Grands patrons et économistes passent le capitalisme au crible

 
 
SGE.UNR36.070707121443.photo00.quicklook.default-245x169.jpg
L’ancien ministre argentin de l’Economie Roberto Lavagna, le 28 novembre 2005 à Buenos Aires (Photo : Daniel Garcia)

[07/07/2007 12:14:59] AIX-EN-PROVENCE (AFP) Grands patrons et économistes ont passé le capitalisme au crible vendredi et samedi, s’en prenant autant aux institutions internationales qu’aux effets pervers de la mondialisation, lors des Rencontres économiques d’Aix-en-Provence.

“Si on ne réagit pas rapidement, toutes ces institutions (FMI, Banque mondiale, ndlr) vont être dépassées”, a lancé l’ancien ministre argentin de l’Economie, Roberto Lavagna, en ouvrant ce rendez-vous annuel du Cercle des économistes, qui se tient jusqu’à dimanche.

Les méthodes “uniformes” des institutions de Washington, appliquées à des “situations différentes”, accroissent les inégalités, a déploré M. Lavagna devant un parterre de PDG et d’étudiants.

Ces institutions financières “ont déjà perdu de l’importance” et ne doivent pas “rester aux mains des bureaucrates”, a-t-il insisté.

Le chef économiste de la Banque mondiale (BM) François Bourguignon a lui aussi critiqué le “processus de nomination” des directeurs du Fonds monétaire international (FMI) et de la BM, qui “pose problème”.

Ces organismes traversent une crise de gouvernance, alors que l’ex-président de la BM Paul Wolfowitz a été poussé à la démission après un scandale de népotisme, et que l’ex-directeur général du FMI Rodrigo Rato vient de démissionner pour raisons personnelles au beau milieu d’une réforme clé.

Selon une règle non-écrite depuis la création des institutions en 1944, l’Europe désigne le dirigeant du FMI et les Etats-Unis celui de la Banque mondiale.

Cette pratique, de plus en plus décriée par les pays émergents, ne devrait pas être remise en cause de sitôt, puisqu’un Américain Robert Zoellick a remplacé M. Wolfowitz, ce qui laisse attendre la venue d’un Européen à la tête du FMI.

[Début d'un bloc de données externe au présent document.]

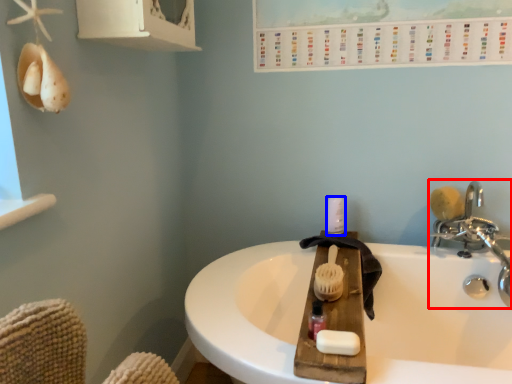 Question: Which of the following is the closest to the observer, tap (highlighted by a red box) or toiletry (highlighted by a blue box)?

Choices:
 (A) tap
 (B) toiletry

Answer: (A)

“On ne voit pas les pilotes qu’il y a dans l’avion où nous sommes” face aux enjeux climatiques, à la raréfaction des richesses naturelles et à “l’accroissement intolérable des inégalités entre Nord et Sud”, s’est désolé le patron du groupe bancaire franco-belge Dexia, Axel Miller, en dénonçant le “veau d’or du capitalisme”.

Philippe Mellier, président d’Alstom Transports, a fustigé la “financiarisation à outrance des économies”, tout en vantant la globalisation de son groupe, présent dans 70 pays.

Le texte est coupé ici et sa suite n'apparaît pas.